Marie-Anne de Cupis de Camargo, quant à elle, mise tout sur la virtuosité technique, en s'appropriant la batterie (les sauts) normalement réservés aux hommes. Elle fait raccourcir ses jupes pour qu'on admire le travail de ses pieds (peut-être des fétichistes parmi ses nombreux amants ?). Les deux rivales annoncent le XIXe siècle, où la danseuse supplantera le danseur. Ah, les filles d'opéra… La zone trouble entre l'art et le demi-monde est un thème récurrent dans l'histoire de la danse. Il faut dire que les danseuses, au service du roi, étaient indépendantes ; elles n'avaient pas à remettre leur salaire à leur père ou mari… et l'augmentaient en travaillant comme courtisane. Du coup, forcément, la renommée était autant affaire de talent que de vie privée.
Noverre et la pantomime
La commedia dell'arte, l'opéra italien, les pièces jésuites, la pantomime de John Weaver… l'idée que l'on puisse raconter une histoire avec le corps aussi bien, voire mieux, qu'avec les mots est dans l'air du temps. Elle prend forme autour de Noverre, le maître de ballet le plus célèbre de l'époque, auteur des Lettres sur la danse (1760) et d'environ 80 ballets diffusés en Europe. Il commence sa carrière à l'Opéra comique (tiens donc) et entretient notamment des liens avec Garrick, un acteur anglais qui a réformé le théâtre de la même manière que Noverre souhaite réformer le ballet : en ôtant les masques et en recourant à une diction/gestuelle moins grandiloquente. Tel qu'il est, sur le déclin, le ballet lui semble vide de sens ; Noverre voudrait que la danse parle à l'âme, qu'elle émeuve… et le moyen d'y parvenir, selon lui, c'est la pantomime.

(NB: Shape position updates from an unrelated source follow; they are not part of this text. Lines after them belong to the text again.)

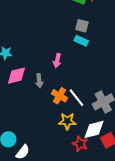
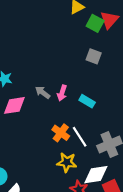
cyan rectangle: (81, 41) -> (87, 101), moved
gray arrow: (39, 81) -> (43, 92), moved, turned 128

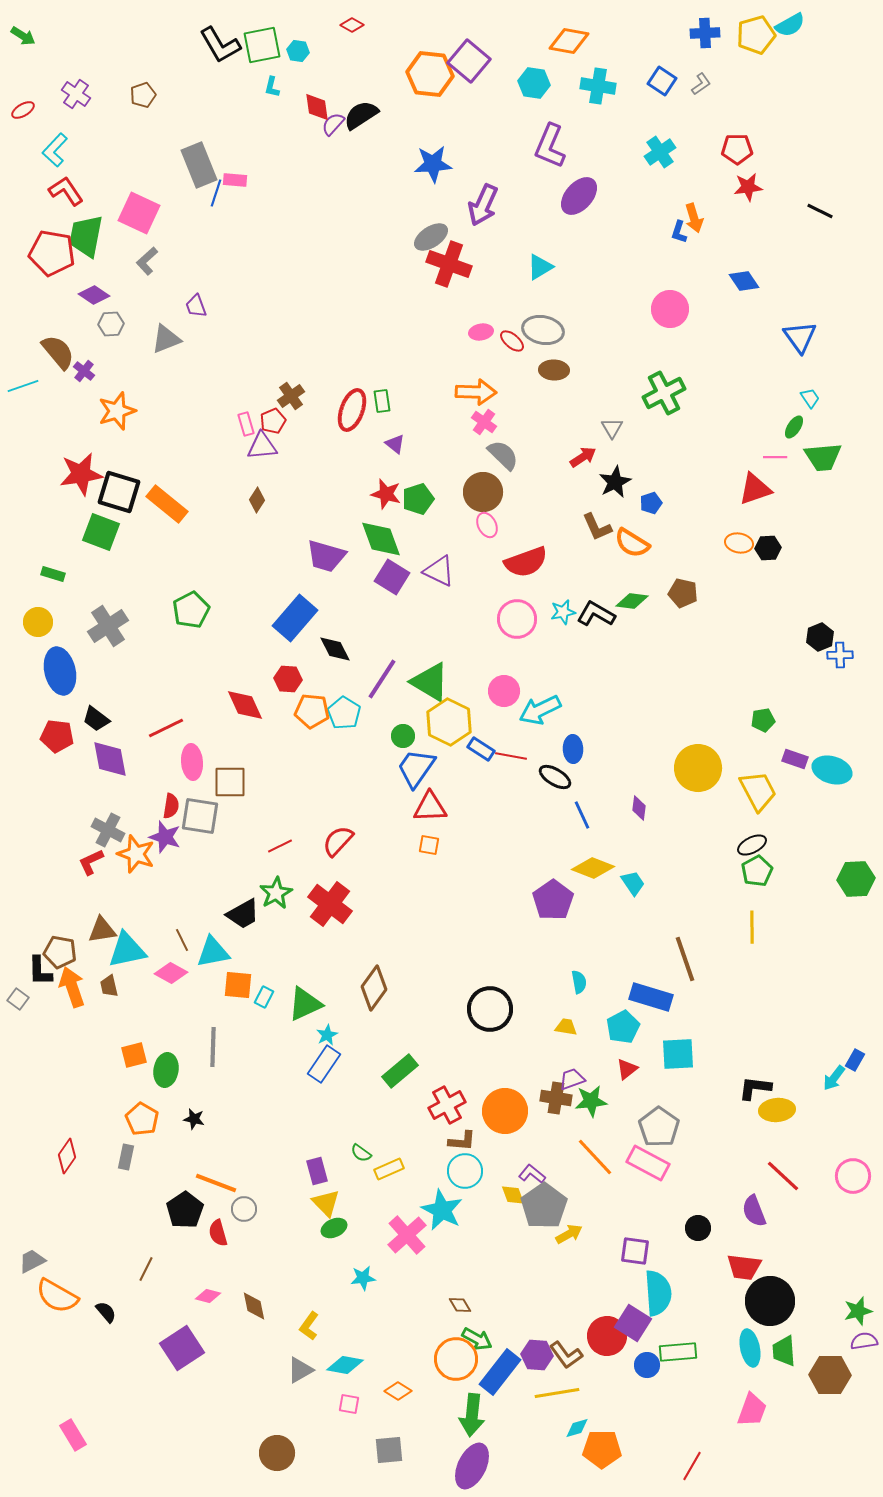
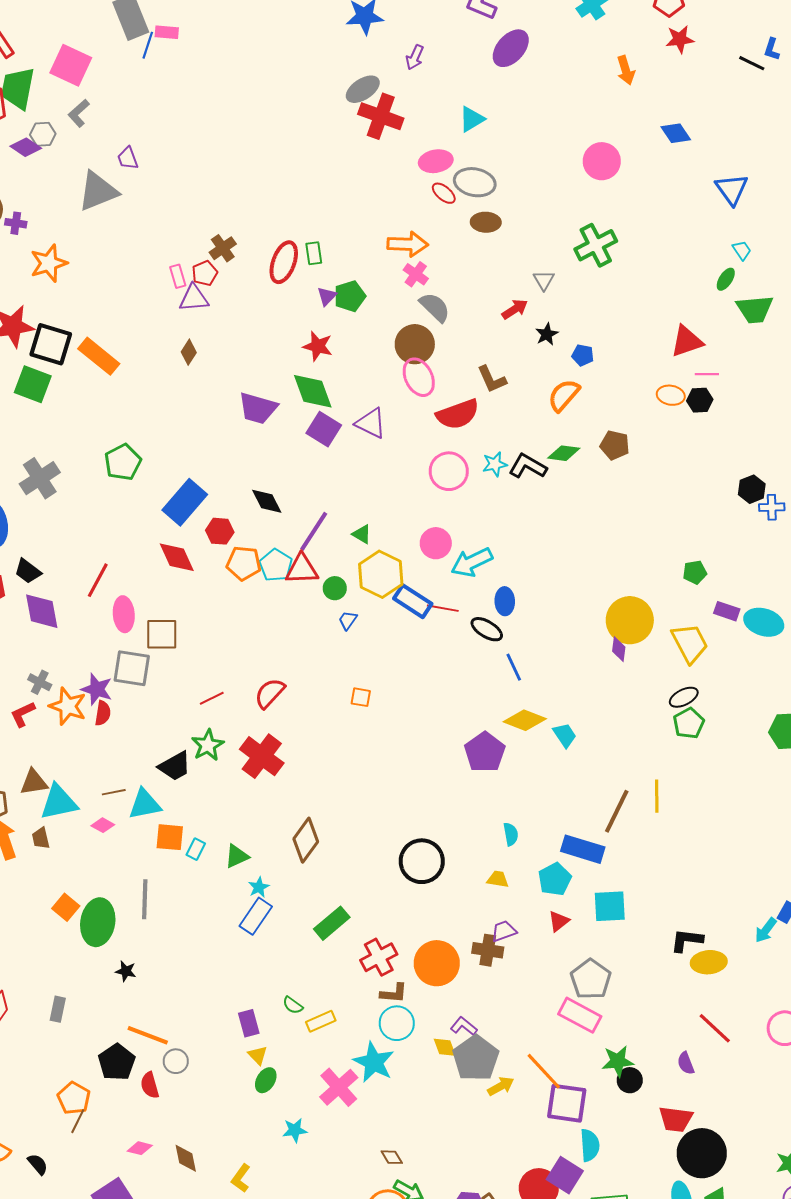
purple arrow: (483, 205) -> (415, 57), size x0.6
blue L-shape: (679, 232) -> (772, 49), moved
gray hexagon: (111, 324) -> (43, 134), moved
pink ellipse: (481, 332) -> (436, 161), moved, size x1.4
gray triangle: (166, 339) -> (98, 191), size x1.4
purple cross: (84, 371) -> (16, 223), turned -30
purple triangle: (395, 444) -> (327, 296), turned 35
pink line: (775, 457) -> (707, 374), moved
black star: (615, 482) -> (547, 334), size x0.7
green pentagon: (418, 499) -> (350, 296), moved
blue pentagon: (651, 503) -> (583, 355), turned 30
pink ellipse: (487, 525) -> (419, 377), size x1.5
brown L-shape: (597, 527) -> (492, 379), moved
orange semicircle: (632, 543) -> (564, 395), turned 99
blue rectangle: (295, 618) -> (185, 502), moved
green triangle: (430, 682) -> (362, 534), size x0.5
red line: (166, 728) -> (98, 580), turned -36
blue rectangle: (481, 749) -> (413, 601), size x1.4
blue trapezoid: (416, 768) -> (348, 620), size x0.5
red semicircle: (171, 806) -> (103, 713), moved
red triangle: (430, 807) -> (302, 569), moved
purple diamond: (639, 808) -> (619, 649), moved
gray cross: (108, 830) -> (40, 682), size x0.7
yellow line: (752, 927) -> (657, 796), moved
brown line: (182, 940) -> (114, 792), turned -75
brown line: (685, 959) -> (617, 811), turned 45
pink diamond: (171, 973) -> (103, 825), size x0.7
green triangle: (305, 1004) -> (237, 856), size x0.7
orange square: (134, 1055) -> (66, 907), turned -36
green ellipse: (166, 1070) -> (98, 922), size x1.4
green star: (591, 1101) -> (618, 1061), moved
orange pentagon: (142, 1119) -> (74, 1098), moved
orange line: (595, 1157) -> (544, 1071), moved
yellow triangle: (326, 1203) -> (258, 1055), size x0.7
purple semicircle: (754, 1211) -> (686, 1063), size x0.7
green ellipse: (334, 1228) -> (266, 1080), turned -35
purple square: (635, 1251) -> (567, 1103), size x1.4
cyan semicircle: (658, 1293) -> (590, 1145), size x0.7

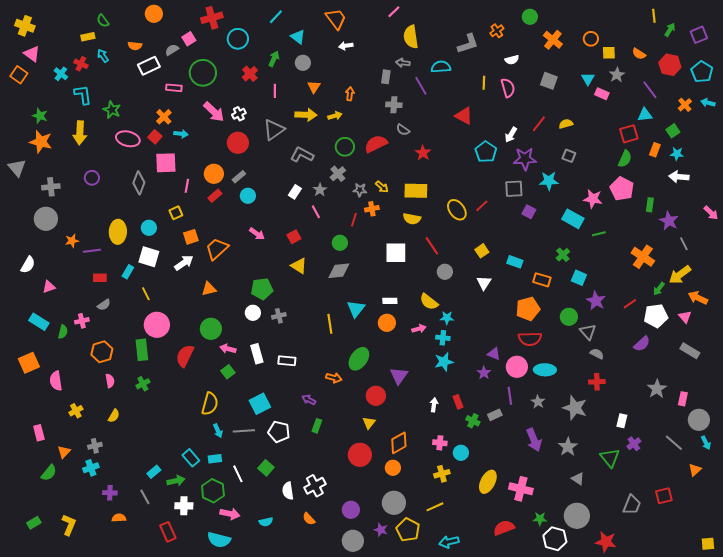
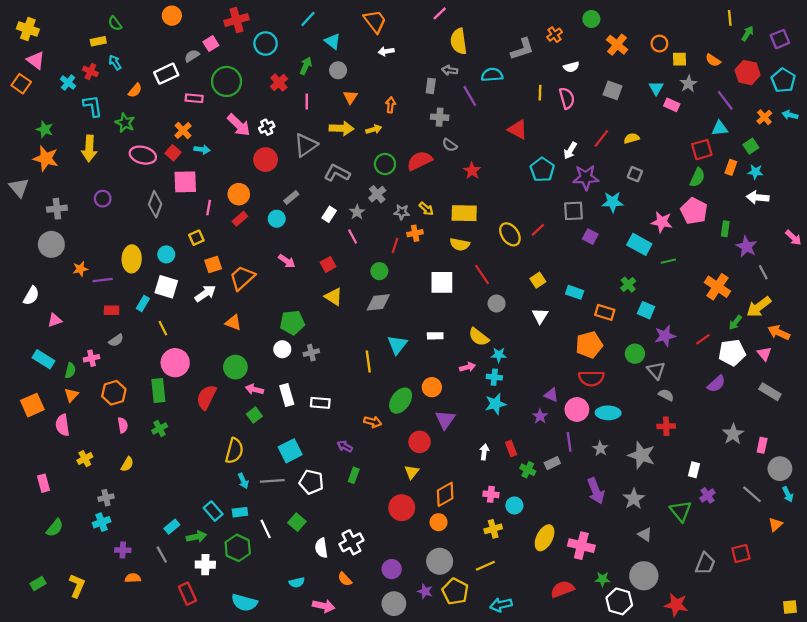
orange semicircle: (135, 46) -> (135, 90), moved, turned -56
gray rectangle: (239, 177) -> (291, 198), moved
orange triangle: (209, 289) -> (233, 322), turned 35
purple star: (596, 301) -> (665, 336), turned 30
orange circle: (387, 323) -> (432, 387), moved
orange triangle: (64, 452) -> (71, 395), moved
pink arrow: (230, 514) -> (324, 606), moved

Exit le ballet de cour, place au ballet d'action. Enfin d'action, c'est vite dit ! N'allez pas vous imaginer un ballet de cape et d'épée… Le ballet d'action raconte une histoire, ok (par opposition à des divertissements ou des numéros), mais comme ce n'est pas évident de suivre qui trahit qui et pourquoi untel tue untel (Noverre veut sortir le ballet du merveilleux pour aller sur le terrain de la tragédie), la narration prend la forme de tableaux successifs, des fresques, quoi – un peu ironique pour un ballet d'action, je trouve. Il n'empêche, on se débarrasse des masques et des vêtements encombrants ; il y a un réel effort d'expressivité et de sincérité. Sous-jacente est l'idée que, contrairement aux paroles, le corps, lui, ne ment pas. Le ballet d'action va de paire avec l'idée utopique d'un monde pré-social, qui ne serait pas encombré de conventions. Rousseau voit même dans la pantomime un bon compromis entre une danse trop primitive et le langage trop policé.
L'ironie, dans l'affaire, c'est qu'à l'étranger, Noverre est embauché en tant que maître à danser français et, à ce titre, continue à enseigner les danses nobles en réaction auxquelles s'est définie la pantomime. Le client est toujours roi, et le client veut le maître à danser de Marie-Antoinette. Sept ans à la cour de Stuttgart laissent une empreinte superficielle ; à Vienne, la pantomime doit être tempérée avec des ballets français pour obtenir le succès ; et à Milan, ça ne plaît pas du tout…
De retour à Paris, Noverre ne résiste pas aux intrigues de l'administration de l'Opéra. Ses œuvres se perdent peu à peu au profit de pièces plus populaires, plus comiques, en comparaison desquelles la pantomime paraît raide. Aigri, Noverre qualifie ses lettres de rêves de jeunesse idéalistes… Son erreur est de s'être attaché à la pantomime sans s'interroger sur la manière dont bougent les danseurs. Si la pantomime ne suffit pas pour raconter une histoire – du moins, pas sans un (conséquent) livret d'intention –, elle permet néanmoins au ballet de gagner son indépendance, d'être reconnu comme un art auto-suffisant, capable d'expression. Les Lumières françaises ont ainsi amorcé le passage, actualisé au XIXe siècle, du ballet comme divertissement à une forme artistique indépendante.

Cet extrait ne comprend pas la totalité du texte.